● **Task details**: Pick out the lines below that include the string "Model".

Items from a dataset:

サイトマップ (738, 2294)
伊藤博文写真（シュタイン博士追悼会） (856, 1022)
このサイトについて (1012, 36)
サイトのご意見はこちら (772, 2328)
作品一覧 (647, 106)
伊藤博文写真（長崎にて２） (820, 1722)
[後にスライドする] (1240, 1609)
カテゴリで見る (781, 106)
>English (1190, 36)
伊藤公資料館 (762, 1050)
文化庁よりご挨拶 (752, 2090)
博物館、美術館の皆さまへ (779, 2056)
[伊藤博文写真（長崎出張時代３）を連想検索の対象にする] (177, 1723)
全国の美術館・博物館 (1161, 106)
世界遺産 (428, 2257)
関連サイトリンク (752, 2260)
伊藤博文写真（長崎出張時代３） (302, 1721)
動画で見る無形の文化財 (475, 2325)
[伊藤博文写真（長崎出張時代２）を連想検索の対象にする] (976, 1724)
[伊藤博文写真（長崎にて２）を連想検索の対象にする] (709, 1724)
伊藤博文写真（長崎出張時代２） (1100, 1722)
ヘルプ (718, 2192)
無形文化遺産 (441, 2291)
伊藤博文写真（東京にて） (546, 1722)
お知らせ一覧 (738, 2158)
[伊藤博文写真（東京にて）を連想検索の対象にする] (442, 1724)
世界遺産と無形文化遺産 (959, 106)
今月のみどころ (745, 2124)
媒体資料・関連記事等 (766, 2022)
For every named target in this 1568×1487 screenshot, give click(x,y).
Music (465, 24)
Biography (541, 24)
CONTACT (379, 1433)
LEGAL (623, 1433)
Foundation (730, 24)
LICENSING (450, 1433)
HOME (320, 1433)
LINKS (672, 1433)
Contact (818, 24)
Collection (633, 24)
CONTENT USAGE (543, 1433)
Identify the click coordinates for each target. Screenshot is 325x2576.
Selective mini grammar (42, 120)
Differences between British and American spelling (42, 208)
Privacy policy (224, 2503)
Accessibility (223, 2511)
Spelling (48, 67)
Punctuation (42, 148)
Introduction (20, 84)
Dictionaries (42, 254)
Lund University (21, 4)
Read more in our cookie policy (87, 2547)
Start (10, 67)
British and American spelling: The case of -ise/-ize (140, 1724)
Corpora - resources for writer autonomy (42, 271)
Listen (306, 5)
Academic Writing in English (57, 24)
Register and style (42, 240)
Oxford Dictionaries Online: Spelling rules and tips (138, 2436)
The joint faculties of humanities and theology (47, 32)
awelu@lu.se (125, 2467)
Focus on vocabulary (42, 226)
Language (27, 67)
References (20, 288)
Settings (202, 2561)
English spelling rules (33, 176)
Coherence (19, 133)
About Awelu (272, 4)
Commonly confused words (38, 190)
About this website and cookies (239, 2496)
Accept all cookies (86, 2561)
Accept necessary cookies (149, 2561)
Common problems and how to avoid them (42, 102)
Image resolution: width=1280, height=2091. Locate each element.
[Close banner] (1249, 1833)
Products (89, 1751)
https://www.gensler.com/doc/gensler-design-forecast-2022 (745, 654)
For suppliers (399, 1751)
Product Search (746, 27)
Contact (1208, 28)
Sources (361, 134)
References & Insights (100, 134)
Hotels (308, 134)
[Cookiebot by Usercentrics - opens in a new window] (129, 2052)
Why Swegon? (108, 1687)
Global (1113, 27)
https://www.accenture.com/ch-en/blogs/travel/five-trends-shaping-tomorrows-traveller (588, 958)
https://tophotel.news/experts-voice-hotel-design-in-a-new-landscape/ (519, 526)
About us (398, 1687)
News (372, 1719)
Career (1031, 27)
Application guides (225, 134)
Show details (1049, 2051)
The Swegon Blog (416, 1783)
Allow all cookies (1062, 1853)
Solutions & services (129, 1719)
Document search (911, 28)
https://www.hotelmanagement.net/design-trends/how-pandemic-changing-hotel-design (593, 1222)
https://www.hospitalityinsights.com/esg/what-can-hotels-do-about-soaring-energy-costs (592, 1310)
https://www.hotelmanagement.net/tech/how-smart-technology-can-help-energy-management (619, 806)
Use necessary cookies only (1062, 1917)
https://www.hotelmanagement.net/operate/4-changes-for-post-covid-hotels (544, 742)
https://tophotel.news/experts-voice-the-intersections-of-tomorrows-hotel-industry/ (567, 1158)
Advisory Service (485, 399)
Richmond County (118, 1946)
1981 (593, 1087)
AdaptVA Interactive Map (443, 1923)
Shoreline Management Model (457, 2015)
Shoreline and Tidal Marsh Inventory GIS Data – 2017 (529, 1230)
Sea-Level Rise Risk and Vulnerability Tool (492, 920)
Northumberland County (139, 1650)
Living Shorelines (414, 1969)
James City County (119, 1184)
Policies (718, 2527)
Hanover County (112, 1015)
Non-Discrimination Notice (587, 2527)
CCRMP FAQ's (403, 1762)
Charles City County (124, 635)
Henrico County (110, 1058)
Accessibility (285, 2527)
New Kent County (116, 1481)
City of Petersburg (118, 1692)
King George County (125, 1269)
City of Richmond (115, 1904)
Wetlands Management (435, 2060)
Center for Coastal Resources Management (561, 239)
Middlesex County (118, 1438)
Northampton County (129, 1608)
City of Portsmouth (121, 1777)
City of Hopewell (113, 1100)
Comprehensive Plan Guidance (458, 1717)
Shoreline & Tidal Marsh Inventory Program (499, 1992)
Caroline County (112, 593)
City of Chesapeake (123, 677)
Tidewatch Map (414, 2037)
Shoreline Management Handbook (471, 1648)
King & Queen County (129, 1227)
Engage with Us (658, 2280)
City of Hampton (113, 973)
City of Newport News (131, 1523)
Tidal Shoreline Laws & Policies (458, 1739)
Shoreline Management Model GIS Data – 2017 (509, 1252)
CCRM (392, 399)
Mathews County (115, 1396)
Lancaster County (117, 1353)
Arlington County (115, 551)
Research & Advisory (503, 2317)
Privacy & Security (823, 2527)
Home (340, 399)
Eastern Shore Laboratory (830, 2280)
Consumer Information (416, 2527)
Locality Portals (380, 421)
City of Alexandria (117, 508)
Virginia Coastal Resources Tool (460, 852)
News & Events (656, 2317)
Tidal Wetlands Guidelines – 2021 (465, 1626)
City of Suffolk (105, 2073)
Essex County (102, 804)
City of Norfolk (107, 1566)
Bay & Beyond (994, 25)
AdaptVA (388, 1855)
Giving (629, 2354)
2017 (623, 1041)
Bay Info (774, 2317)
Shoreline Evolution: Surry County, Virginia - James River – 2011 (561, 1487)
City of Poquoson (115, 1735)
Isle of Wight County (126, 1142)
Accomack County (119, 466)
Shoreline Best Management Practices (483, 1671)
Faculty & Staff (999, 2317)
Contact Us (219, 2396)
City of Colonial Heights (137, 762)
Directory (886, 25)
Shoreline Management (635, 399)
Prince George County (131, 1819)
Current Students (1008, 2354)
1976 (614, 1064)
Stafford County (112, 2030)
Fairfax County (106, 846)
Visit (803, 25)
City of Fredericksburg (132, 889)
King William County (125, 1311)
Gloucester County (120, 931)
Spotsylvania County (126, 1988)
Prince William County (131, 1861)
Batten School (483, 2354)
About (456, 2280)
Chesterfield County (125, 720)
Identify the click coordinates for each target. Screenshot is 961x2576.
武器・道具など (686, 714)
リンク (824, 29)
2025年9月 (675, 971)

● **Answer for the task**:
Shoreline Management Model (457, 2015)
Shoreline Management Model GIS Data – 2017 (509, 1252)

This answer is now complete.